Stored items
################

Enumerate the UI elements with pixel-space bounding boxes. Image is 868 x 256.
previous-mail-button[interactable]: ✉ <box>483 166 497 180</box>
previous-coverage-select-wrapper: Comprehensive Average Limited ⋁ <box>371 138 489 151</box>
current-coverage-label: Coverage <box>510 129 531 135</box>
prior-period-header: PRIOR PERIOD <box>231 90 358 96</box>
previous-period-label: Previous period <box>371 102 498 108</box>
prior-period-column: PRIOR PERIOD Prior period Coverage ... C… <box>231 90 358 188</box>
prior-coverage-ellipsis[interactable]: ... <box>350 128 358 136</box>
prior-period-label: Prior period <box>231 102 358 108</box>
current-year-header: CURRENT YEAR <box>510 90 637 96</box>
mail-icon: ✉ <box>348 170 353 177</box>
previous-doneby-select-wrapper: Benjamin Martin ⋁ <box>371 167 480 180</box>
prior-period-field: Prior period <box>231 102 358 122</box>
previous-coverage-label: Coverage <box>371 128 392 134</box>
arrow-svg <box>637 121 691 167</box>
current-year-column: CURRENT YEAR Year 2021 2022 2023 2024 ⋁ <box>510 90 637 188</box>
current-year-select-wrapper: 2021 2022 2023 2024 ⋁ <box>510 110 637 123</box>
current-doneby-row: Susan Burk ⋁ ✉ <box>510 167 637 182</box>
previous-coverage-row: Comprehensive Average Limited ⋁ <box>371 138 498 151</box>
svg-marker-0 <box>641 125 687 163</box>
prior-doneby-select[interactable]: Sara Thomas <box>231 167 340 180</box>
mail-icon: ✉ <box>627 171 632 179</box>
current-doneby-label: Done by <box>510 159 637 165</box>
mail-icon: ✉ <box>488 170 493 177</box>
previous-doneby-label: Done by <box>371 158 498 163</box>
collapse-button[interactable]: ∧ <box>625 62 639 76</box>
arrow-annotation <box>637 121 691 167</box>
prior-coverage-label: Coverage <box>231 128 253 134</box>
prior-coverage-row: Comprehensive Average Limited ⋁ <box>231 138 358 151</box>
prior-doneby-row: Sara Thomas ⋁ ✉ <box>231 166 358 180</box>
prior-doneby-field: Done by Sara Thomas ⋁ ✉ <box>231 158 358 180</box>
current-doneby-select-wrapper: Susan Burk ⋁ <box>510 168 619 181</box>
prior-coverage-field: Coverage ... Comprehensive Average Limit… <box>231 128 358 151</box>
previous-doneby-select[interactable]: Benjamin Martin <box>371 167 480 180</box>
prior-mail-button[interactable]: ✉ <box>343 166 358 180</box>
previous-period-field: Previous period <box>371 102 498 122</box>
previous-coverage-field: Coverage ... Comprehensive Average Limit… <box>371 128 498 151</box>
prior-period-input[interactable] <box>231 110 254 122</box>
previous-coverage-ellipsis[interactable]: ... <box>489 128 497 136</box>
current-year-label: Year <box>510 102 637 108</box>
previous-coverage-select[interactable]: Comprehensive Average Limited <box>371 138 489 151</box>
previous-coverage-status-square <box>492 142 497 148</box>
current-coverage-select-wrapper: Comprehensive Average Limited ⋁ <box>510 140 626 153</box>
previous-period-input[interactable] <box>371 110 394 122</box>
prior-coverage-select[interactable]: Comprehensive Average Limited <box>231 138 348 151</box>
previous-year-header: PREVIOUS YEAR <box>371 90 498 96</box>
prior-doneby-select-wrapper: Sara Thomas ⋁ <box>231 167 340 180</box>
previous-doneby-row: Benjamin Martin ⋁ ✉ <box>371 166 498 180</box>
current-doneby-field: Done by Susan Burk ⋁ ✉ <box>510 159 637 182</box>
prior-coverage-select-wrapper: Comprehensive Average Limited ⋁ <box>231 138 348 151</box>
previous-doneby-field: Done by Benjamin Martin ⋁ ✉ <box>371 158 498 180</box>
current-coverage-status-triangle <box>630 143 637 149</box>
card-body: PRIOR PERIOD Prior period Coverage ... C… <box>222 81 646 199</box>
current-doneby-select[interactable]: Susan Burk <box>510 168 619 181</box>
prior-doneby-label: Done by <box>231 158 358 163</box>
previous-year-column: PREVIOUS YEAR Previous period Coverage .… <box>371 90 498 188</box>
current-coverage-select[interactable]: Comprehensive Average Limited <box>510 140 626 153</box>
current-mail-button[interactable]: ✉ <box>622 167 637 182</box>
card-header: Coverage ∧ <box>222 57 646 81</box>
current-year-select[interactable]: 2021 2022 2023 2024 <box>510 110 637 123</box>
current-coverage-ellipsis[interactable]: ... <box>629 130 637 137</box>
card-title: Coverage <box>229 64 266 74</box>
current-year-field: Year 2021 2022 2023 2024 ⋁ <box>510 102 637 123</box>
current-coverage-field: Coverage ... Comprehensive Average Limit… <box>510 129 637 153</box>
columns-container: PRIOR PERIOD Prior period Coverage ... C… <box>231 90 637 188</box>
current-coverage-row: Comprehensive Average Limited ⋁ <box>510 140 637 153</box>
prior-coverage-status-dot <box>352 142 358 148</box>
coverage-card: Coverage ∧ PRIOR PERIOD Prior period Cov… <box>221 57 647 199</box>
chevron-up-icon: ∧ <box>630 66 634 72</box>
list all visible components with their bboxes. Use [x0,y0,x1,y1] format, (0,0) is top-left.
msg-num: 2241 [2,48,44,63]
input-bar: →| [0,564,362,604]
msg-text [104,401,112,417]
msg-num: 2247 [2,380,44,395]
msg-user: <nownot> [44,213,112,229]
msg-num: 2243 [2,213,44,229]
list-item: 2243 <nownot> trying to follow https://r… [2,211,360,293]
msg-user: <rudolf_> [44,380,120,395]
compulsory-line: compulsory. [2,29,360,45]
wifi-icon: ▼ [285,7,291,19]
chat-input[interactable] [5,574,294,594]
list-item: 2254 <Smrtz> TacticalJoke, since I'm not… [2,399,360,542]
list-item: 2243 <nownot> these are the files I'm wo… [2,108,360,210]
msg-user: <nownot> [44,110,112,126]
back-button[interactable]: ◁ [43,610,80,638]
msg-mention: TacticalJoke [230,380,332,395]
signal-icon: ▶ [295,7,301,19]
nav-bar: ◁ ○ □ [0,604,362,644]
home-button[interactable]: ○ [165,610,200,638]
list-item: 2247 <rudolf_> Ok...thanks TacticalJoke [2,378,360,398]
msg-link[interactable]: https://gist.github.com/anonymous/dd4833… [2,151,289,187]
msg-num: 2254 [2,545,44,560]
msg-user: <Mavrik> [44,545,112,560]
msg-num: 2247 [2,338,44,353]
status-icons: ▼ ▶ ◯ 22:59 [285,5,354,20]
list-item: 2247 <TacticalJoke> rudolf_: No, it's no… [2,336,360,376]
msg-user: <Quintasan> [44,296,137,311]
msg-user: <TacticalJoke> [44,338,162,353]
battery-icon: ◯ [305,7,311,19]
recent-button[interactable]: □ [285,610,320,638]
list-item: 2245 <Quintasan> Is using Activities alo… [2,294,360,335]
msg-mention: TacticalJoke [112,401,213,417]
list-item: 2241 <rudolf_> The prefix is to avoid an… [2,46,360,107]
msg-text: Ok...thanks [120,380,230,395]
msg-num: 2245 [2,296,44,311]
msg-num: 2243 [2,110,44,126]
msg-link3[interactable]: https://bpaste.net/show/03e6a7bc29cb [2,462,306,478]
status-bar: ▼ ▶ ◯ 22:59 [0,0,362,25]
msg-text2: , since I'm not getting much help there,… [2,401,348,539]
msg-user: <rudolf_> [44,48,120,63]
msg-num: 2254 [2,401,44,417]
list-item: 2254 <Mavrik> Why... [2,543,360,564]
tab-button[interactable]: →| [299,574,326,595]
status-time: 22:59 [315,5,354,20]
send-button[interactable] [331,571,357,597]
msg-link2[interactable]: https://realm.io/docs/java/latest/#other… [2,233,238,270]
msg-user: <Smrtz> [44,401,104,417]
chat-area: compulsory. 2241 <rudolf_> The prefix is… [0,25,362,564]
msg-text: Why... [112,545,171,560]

################

THE TASK
Scan the entries above and show each line that contains the word "Susan".

OUTPUT FOR THIS EXERCISE
current-doneby-row: Susan Burk ⋁ ✉ <box>510 167 637 182</box>
current-doneby-select-wrapper: Susan Burk ⋁ <box>510 168 619 181</box>
current-doneby-field: Done by Susan Burk ⋁ ✉ <box>510 159 637 182</box>
current-doneby-select[interactable]: Susan Burk <box>510 168 619 181</box>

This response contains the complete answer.